The authors offer more than 750 recipes plus 650 variations in “Mastering the Art of Southern Cooking,” along with plenty of full-color photographs and step-by-step instructions. However, most recipes are not accompanied by a photograph of the completed dish.

In deciding on the book’s name, Dupree says they used the “Mastering the Art of” part of the name of Julia Child’s “Mastering the Art of French Cooking” out of reverence to Child.

“I feel I must. It was her idea, after all,” Dupree says in explaining how “Mastering the Art of Southern Cooking” came about. She met Child in June 1971 on her last day as a student at Cordon Bleu in London. When Dupree asked what she should do with the rest of her life, Child suggested, “Teach school.” And Dupree did, opening a school in Georgia.

Some years later, Child suggested Dupree write a book about Southern cooking techniques. It took Dupree another 30 years and a dozen books before she followed that advice, but readers will agree it was worth the effort.

The book focuses “on the basics — the techniques and traditions we feel should be captured, codified, and carried on to the next generation of cooks,” the authors say.

Its recipes use few convenience items beyond canned tomatoes and store-bought pie crust.

They note that only part of Florida and Texas remain Southern in their cuisine, and they write they are unable to do justice to Louisiana’s Cajun and Creole cuisines. Consequently, while they include some recipes from Louisiana, such as New Orleans-style barbecue shrimp, many iconic Louisiana dishes aren’t in the book.

Recipes, divided into 13 chapters, include pepper jelly turnovers, chili, no-fail eggplant lasagna, Southern cornbread dressing, oven-roasted pecan-crusted fish fillets, chicken and pepper dumplings, hush puppies, biscuits, pecan pie, pound cake, pralines and Creole rémoulade sauce.

This is a terrific book for the person who likes to read cookbooks and wants to know about the history behind Southern cooking and how to achieve really good home meals.

Cheramie Sonnier is The Advocate’s Food editor. Her email address is csonnier@theadvocate.com.

Advocate-tested recipe

Quick ’n’ Easy Cinnamon Apple Cobbler

Serves 4 to 6. Recipe is from “Mastering the Art of Southern Cooking” by Nathalie Dupree and Cynthia Graubart (Gibbs Smith, 2012). “As my intern Joseph Dweck was growing up, he remembers going to his best friend’s house and smelling a fragrant home-baked apple cobbler on occasion,” Dupree writes. “To this day, smelling one takes him back, remembering tasting it fresh out of the oven. A treasured family recipe, this cobbler is a comforting old-fashioned dessert. It travels well and slices nicely, so it’s perfect for picnics or tailgate parties. Use another favorite fruit to wow any number of people.”

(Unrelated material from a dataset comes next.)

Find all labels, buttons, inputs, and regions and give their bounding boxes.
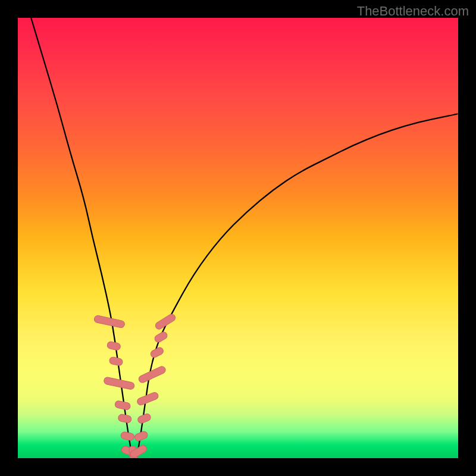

8 tbls. unsalted butter, divided

2 cups thinly sliced apples

1 tsp. ground cinnamon

1 cup self-rising flour

1 cup granulated sugar, divided

1 cup milk

1. Melt 6 tablespoons of butter in an 8- by 10-inch baking dish in the oven while the oven preheats to 375 degrees.

2. Melt the remaining butter in a medium-sized skillet over medium-high heat. Add the apples, cinnamon and 2 tablespoons sugar. Sauté the apples until they are light golden brown. Set aside.

3. Meanwhile, mix the flour, the remaining sugar, and milk in a medium bowl. Remove the pan with the melted butter from the oven and pour the flour mixture into it. The butter may sizzle while rising to the top of the batter. Spread the apples on top and return to the oven. Bake for about 30 to 35 minutes, or until light golden brown on top.